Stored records
- - - - -

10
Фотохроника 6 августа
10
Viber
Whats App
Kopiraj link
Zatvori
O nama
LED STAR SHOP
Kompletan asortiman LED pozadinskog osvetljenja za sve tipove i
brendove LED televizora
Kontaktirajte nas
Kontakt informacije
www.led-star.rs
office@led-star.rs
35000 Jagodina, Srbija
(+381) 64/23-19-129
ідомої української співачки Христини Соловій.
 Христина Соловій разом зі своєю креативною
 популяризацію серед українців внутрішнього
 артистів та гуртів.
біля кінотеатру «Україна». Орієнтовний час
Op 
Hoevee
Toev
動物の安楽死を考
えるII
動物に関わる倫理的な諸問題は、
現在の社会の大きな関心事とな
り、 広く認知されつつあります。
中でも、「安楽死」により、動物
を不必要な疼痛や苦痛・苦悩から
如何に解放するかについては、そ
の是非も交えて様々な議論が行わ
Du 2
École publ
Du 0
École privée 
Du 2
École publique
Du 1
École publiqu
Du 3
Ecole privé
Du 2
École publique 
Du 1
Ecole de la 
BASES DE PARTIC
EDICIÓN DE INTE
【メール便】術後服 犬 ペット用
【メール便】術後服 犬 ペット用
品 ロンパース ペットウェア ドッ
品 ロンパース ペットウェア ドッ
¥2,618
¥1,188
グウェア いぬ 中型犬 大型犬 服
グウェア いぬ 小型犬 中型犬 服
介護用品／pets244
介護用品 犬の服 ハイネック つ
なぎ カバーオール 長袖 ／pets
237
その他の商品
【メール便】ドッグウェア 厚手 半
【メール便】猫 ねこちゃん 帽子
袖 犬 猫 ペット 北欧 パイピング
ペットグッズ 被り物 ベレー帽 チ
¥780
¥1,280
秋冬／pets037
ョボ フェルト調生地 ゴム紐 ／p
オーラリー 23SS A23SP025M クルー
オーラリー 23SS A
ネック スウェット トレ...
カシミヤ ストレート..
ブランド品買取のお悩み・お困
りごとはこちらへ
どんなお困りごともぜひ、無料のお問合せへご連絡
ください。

- - - - -

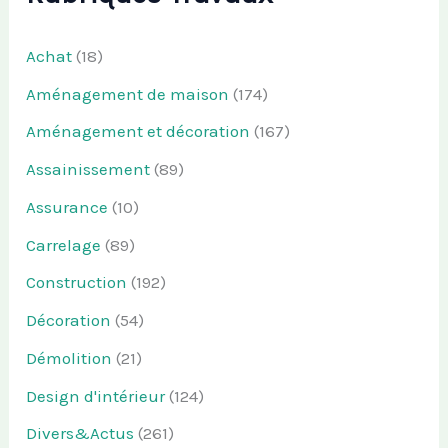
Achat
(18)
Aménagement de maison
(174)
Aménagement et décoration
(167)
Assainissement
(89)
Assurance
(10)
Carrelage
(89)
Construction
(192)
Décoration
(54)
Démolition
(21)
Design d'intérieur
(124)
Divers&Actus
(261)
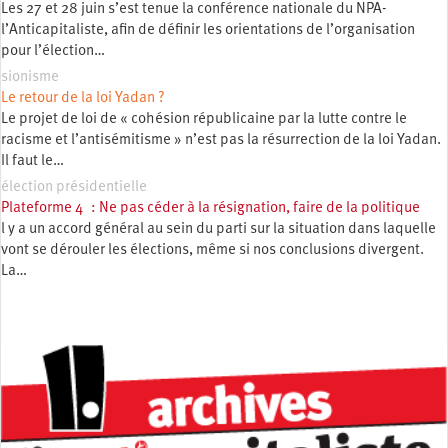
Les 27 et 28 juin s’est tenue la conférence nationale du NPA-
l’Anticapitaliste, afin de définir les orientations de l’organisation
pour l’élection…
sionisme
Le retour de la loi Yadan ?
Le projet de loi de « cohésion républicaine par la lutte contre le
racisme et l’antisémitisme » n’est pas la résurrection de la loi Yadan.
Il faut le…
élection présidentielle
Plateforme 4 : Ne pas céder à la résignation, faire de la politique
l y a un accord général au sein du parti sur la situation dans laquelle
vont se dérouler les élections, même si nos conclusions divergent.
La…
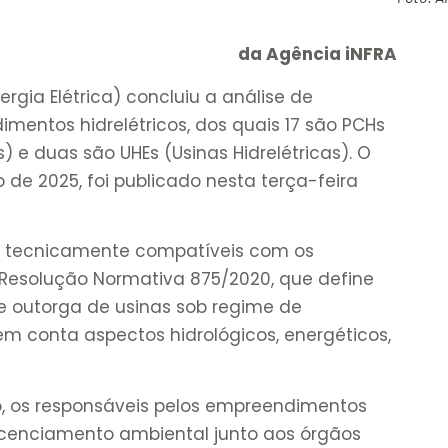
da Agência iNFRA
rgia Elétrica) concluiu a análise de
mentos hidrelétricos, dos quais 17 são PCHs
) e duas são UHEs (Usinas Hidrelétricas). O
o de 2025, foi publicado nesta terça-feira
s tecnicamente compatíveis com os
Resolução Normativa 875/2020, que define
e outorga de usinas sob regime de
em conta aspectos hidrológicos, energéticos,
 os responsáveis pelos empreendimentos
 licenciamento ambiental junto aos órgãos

- - - - -

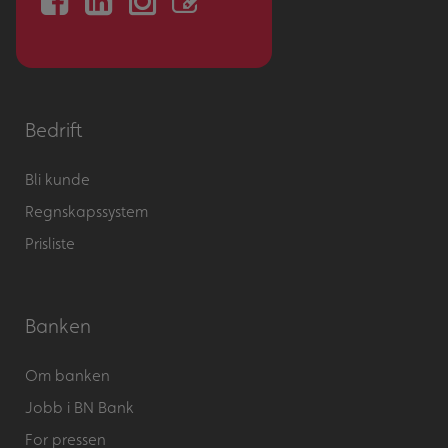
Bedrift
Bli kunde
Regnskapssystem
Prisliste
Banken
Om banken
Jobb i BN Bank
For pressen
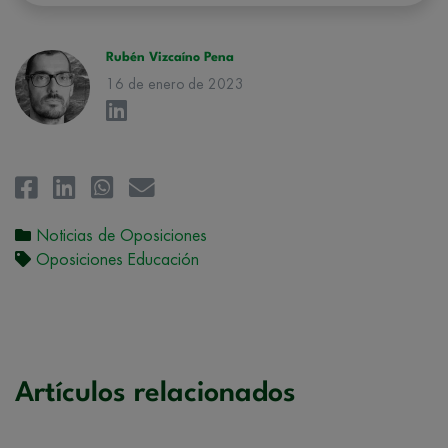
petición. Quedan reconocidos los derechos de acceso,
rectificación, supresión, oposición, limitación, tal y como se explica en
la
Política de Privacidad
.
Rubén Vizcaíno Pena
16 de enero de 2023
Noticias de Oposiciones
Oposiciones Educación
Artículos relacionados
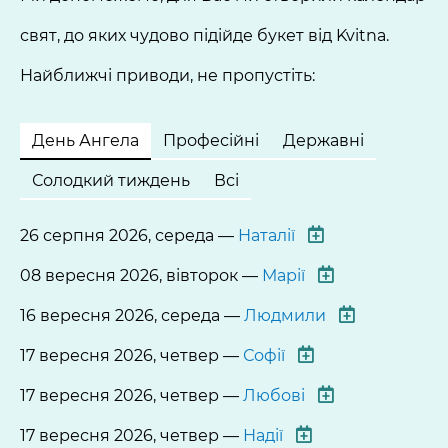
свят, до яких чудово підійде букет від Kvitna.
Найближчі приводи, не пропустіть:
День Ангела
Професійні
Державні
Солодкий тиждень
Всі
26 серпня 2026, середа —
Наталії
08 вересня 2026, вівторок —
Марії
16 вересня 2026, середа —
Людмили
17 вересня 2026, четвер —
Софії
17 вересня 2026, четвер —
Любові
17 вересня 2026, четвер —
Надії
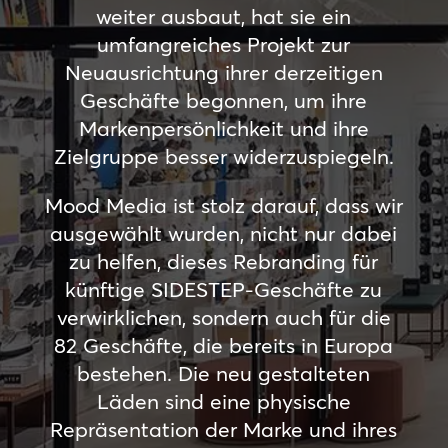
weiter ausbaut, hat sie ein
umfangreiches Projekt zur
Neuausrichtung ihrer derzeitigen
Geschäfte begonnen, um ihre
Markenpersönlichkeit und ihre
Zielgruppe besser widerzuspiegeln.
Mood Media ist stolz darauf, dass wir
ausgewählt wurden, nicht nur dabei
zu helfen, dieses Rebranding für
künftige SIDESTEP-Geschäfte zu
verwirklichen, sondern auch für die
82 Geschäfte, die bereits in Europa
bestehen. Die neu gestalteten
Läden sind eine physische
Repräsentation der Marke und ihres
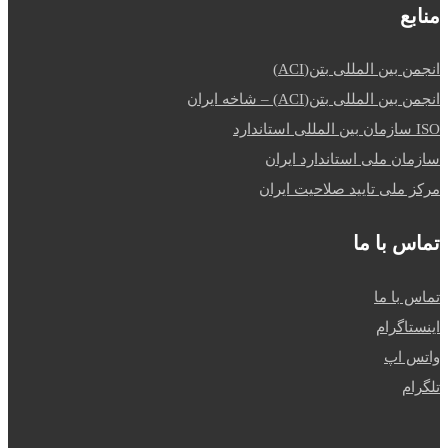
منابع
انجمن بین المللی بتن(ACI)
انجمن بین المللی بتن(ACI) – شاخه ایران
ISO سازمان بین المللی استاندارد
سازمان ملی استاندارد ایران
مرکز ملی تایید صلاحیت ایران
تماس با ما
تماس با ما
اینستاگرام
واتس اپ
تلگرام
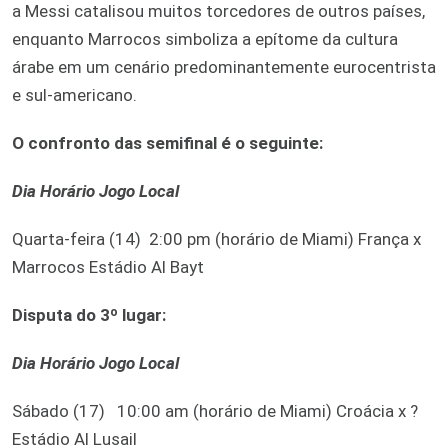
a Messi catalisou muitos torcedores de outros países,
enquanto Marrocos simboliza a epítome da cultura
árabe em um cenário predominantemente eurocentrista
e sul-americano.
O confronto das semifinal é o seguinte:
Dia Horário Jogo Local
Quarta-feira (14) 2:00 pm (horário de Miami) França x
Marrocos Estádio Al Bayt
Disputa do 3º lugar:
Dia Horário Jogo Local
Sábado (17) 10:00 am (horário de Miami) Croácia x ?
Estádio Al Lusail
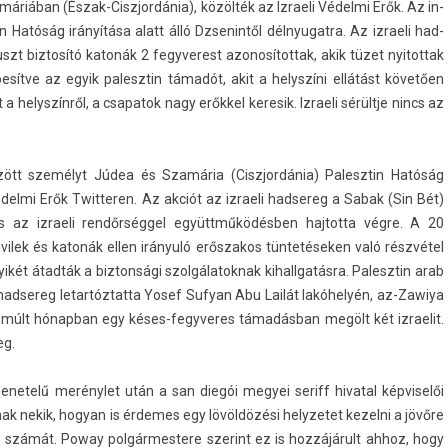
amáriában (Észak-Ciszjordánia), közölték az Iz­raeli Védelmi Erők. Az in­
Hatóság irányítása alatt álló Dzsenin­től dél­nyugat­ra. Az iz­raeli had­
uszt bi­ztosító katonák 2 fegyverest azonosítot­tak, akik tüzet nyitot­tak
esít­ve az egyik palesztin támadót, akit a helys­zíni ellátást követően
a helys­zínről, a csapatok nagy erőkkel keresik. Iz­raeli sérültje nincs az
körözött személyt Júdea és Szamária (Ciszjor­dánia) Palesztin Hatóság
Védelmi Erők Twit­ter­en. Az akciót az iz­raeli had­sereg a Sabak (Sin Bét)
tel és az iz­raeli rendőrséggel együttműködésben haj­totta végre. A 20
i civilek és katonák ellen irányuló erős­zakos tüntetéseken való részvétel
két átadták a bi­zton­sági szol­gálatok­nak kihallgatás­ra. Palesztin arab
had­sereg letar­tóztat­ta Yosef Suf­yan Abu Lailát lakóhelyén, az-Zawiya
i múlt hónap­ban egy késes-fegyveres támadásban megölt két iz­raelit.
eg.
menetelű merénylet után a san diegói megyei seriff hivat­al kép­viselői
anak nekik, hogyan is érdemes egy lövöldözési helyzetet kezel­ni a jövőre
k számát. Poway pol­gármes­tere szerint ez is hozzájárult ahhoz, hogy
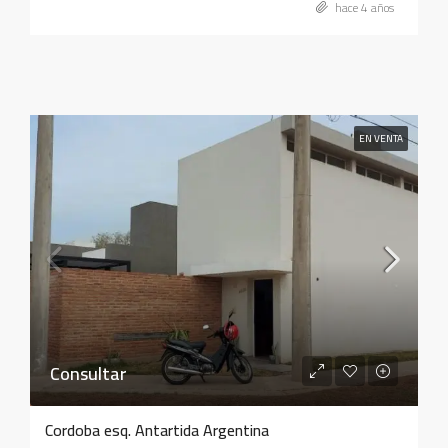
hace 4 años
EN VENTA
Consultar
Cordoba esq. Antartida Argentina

- - - - -

- [Problem to work on] Copy range, inclusive: the line holding "Kompletan asortiman LED" to the line holding "り、 広く認知されつつあります。". Reproduce exactly those lines of the records above and no others.

- [Task output]
Kompletan asortiman LED pozadinskog osvetljenja za sve tipove i
brendove LED televizora
Kontaktirajte nas
Kontakt informacije
www.led-star.rs
office@led-star.rs
35000 Jagodina, Srbija
(+381) 64/23-19-129
ідомої української співачки Христини Соловій.
 Христина Соловій разом зі своєю креативною
 популяризацію серед українців внутрішнього
 артистів та гуртів.
біля кінотеатру «Україна». Орієнтовний час
Op 
Hoevee
Toev
動物の安楽死を考
えるII
動物に関わる倫理的な諸問題は、
現在の社会の大きな関心事とな
り、 広く認知されつつあります。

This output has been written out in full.